Шрифт:
Интервал:
Закладка:
Плоть их была чем-то средним между каким-то засушенным мясом и мягкой глиной. Даже лиц как таковых у них не было – какие-то грубо слепленные пародии, где с трудом можно было угадать глаза, рот и нос. Казалось, они должны быть безнадёжно слепы – глаза их были не более чем пустыми провалами, но, видимо, у них было магическое зрение, поскольку на слепцов гомункулы никак не походили.
– Отходите назад! – орал Брайк прямо в искажённые ужасом лица солдат, и сам показывал пример, упрямо пробиваясь к востоку.
Возможно, лейтенанту сейчас нужно было бы стоять на месте и командовать, но это было бы глупо и самоубийственно. Это был один из тех моментов, когда от него, как от командира, уже ничего не зависело. Точнее, он уже сделал то, что считал нужным сделать, а теперь оставалось уповать лишь на удачу да личные качества солдат.

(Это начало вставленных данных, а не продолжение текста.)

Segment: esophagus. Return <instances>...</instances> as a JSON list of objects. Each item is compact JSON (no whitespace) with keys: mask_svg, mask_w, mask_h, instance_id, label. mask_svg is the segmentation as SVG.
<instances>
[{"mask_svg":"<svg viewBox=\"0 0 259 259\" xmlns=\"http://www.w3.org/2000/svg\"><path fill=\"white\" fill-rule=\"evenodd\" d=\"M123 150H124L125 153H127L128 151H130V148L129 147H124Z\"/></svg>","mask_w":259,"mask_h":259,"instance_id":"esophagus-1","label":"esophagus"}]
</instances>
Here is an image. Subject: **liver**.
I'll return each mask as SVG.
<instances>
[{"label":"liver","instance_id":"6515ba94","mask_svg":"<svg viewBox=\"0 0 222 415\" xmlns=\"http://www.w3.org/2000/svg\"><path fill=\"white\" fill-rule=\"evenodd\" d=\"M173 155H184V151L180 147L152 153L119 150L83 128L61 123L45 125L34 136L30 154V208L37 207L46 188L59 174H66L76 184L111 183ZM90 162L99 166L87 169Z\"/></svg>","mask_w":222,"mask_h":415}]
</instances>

Увы, как с первым, так и со вторым тут были очень серьёзные проблемы. Люди, словно сжатые колосья, валились вокруг Брайка на землю. Некоторые – оскользнувшись на глинистой дороге, обагрённой кровью, но большинство падало под ударами странного оружия гомункулов. Брайк уже не разбирал лиц, не понимал – кто перед ним. Сейчас весь огромный мир сошёлся в небольшую сферу вокруг него, и лейтенант следил лишь за тем, чтобы в пределах этой сферы не появлялись враги, угрожающие его жизни. Возможно, позднее он будет страшно корить себя за сегодняшний день, но это произойдёт лишь в том случае, если он останется жив.
Это была не трусость, ибо – видят боги! – Брайк не был трусом. Сколько раз он рисковал собой, прикрывая подчинённых – и не сосчитать. Но здесь было другое дело – здесь его смерть ничего не стоила. А вот жизнь была куда ценнее.

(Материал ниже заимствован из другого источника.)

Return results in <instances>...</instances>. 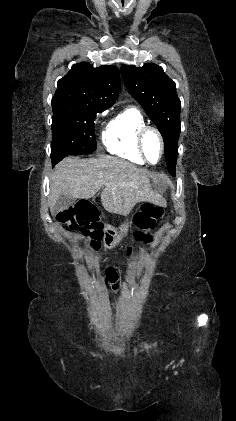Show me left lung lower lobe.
Masks as SVG:
<instances>
[{"label": "left lung lower lobe", "instance_id": "1", "mask_svg": "<svg viewBox=\"0 0 236 421\" xmlns=\"http://www.w3.org/2000/svg\"><path fill=\"white\" fill-rule=\"evenodd\" d=\"M167 166H168V171H169V174H170L171 176H175V175H176V172H175V165L167 164Z\"/></svg>", "mask_w": 236, "mask_h": 421}]
</instances>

Позже, пытаясь вспомнить то, что творилось в этом проклятом лесу, Брайк ловил себя на том, что в голове оставались лишь какие-то отдельные образы, словно вспышки грозы, освещающие проблески событий. Очень ярко он помнил разрубленное лицо одного из солдат, поскольку едва не уткнулся в него носом, когда несчастный, издавая какие-то нечеловеческие звуки, резко повернулся от удара и слепо побрёл незнамо куда. Запомнилось, как один из гомункулов обрушил свою железяку на плечо своего же «сослуживца», а затем пытался вытащить завязшее в нелепом туловище оружие.
Несколько раз Брайк падал, всякий раз не надеясь подняться – толчея была такая, что затоптать могли в одно мгновение. Однажды пришлось ударить одного из солдат по лицу кулаком, в котором был зажат меч – тот ухватил Брайка за шиворот, что-то безумно крича прямо в лицо. Рука всё больше тяжелела, шею ломило от непрестанного вращания головой, но лейтенант продолжал медленно пробиваться на восток.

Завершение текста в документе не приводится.